Assange chose to fly to Saipan as part of the plea deal since his acute distrust of mainland America and the dispensation therein remains intact. NMI is closer to Australia. Moreover, the plea deal is also the result of the decade-long movement that was spurred by Assange’s confinement in the Ecuadorian Embassy since 2012, and his formal imprisonment since 2019.
Additionally, the current Australian government led by Prime Minister Anthony Albanese and the Australian Ambassador to the US, former prime minister Kevin Rudd, carried out hectic backroom parleys away from media glare with their American counterparts to ensure Assange can come back home to Australia a free man.
Among Assange’s incalculable retinue of journalistic works exposing the crimes of the Anglo-American empire, several stand out.
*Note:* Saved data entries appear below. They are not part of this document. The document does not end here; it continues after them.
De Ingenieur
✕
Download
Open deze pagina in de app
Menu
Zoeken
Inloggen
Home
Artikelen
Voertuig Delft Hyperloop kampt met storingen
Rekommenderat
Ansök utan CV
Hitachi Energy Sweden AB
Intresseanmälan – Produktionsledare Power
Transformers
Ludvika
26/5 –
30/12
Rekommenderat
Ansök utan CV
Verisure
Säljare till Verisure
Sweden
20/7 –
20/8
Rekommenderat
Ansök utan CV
Since the founding of WikiLeaks in 2006, Assange went on to publish information and documents deliberately kept hidden by successive administrations in the White House.
These include the ‘Collateral Damage’ video published in 2007, which showed US Air Force pilot aboard an Apache helicopter firing at innocent Iraqi civilians that killed a Reuters journalist; diplomatic cables showing crimes in Iraq, Afghanistan; documents revealing the heinous Guantanamo Bay policy of illegal rendition of prisoners; undercounting of Iraqi civilian deaths by 15,000; documents showing the National Security Agency spied on the Japanese, German, French government officials, including presidents and chancellor; among many others.
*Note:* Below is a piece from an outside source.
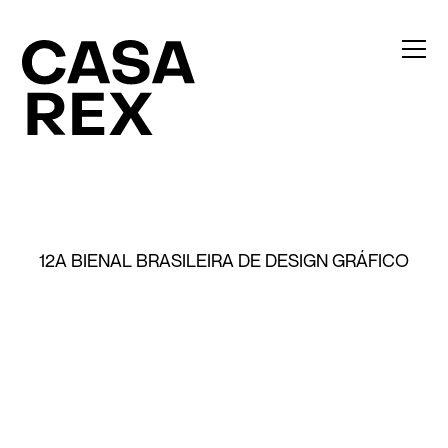
12A BIENAL BRASILEIRA DE DESIGN GRÁFICO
While WikiLeaks partnered with prestige publications such as the Guardian of the UK and New York Times of the US, these newspapers dropped him like hot potato when the cooked up charges of sexual assault against Assange surfaced in Sweden, forensically and demonstrably proved to vile fabrications in the book by Nils Melzer.
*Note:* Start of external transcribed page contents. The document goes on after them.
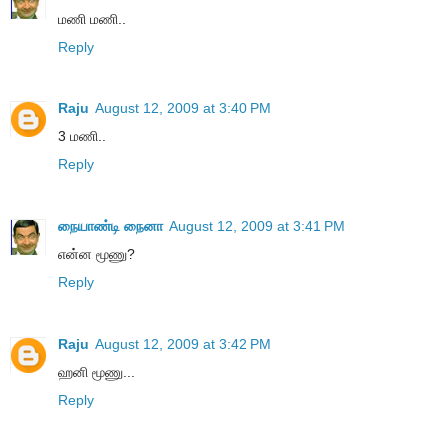
மணி மணி..
Reply
Raju
August 12, 2009 at 3:40 PM
3 மணி..
Reply
நையாண்டி நைனா
August 12, 2009 at 3:41 PM
என்ன மூணு?
Reply
Raju
August 12, 2009 at 3:42 PM
ஹனி மூணு...
Reply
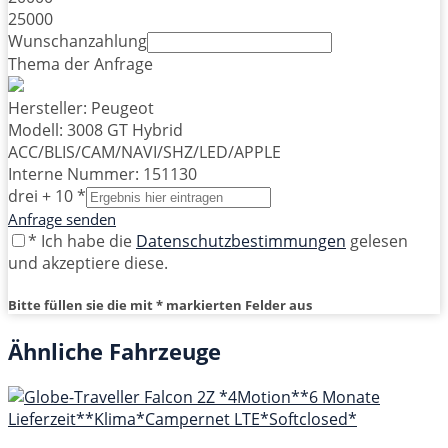
25000
Wunschanzahlung
Thema der Anfrage
Hersteller: Peugeot
Modell: 3008 GT Hybrid
ACC/BLIS/CAM/NAVI/SHZ/LED/APPLE
Interne Nummer: 151130
drei + 10 *
Anfrage senden
* Ich habe die
Datenschutzbestimmungen
gelesen
und akzeptiere diese.
Bitte füllen sie die mit * markierten Felder aus
Ähnliche Fahrzeuge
In fact, establishment stenographers joined hands with their masters in the White House and 10 Downing Street to condemn and tar Assange as a rapist, an information terrorist who “endangered lives” and national security with his revelations.
The Hillary Clinton campaign team during the 2016 presidential elections also smeared Assange as a Russian asset, colluding with Donald Trump to defeat the Democratic Party candidate, a dubious position augmented by the megaphones in the mainstream media such as NYT, Washington Post and the Guardian.
Only defense that Assange had was his band of fierce supporters inspired and enlightened by his journalism, independent media organisations that platformed human rights lawyers, journalists and intellectuals speaking up for Assange against the mala fide machine of relentless malaise.
Along with his wife Stella Assange, who stood by him and led the campaign to free Assange, the incarcerated journalist had his champions in conscientious figures from all walks of like — former Labour party leader Jeremy Corbyn, former finance minister of Greece Yanis Varoufakis, former European Parliament Members Clare Daly and Mick Wallace, singer Roger Waters of the iconic British band Pink Floyd, giant public intellectual Noam Chomsky, writer Arundhati Roy, among countless others.
Today as Assange lands in Australia a ‘free man’, his plea bargain shows the Anglo-American can bare its fangs once again, since it considers truth and justice its biggest enemies, as it pursues endless wars in multiple corners of the world. To quote Assange: “The point is to take money out of the tax bases of the United States and Europe, route through Iraq, Afghanistan etc, and back into the hands of the transnational security elite; i.e., the goal is not a successful war, but an endless war.
” Also: “Behind every war are the lies the media told to justify it.” These are the lessons that Assange taught the world to clearly see. Whether he’s able to continue with his journalistic work in Australia will be eagerly watched by his ardent admirers worldwide, even as the criminals he so thoroughly exposed through his publications still roam free.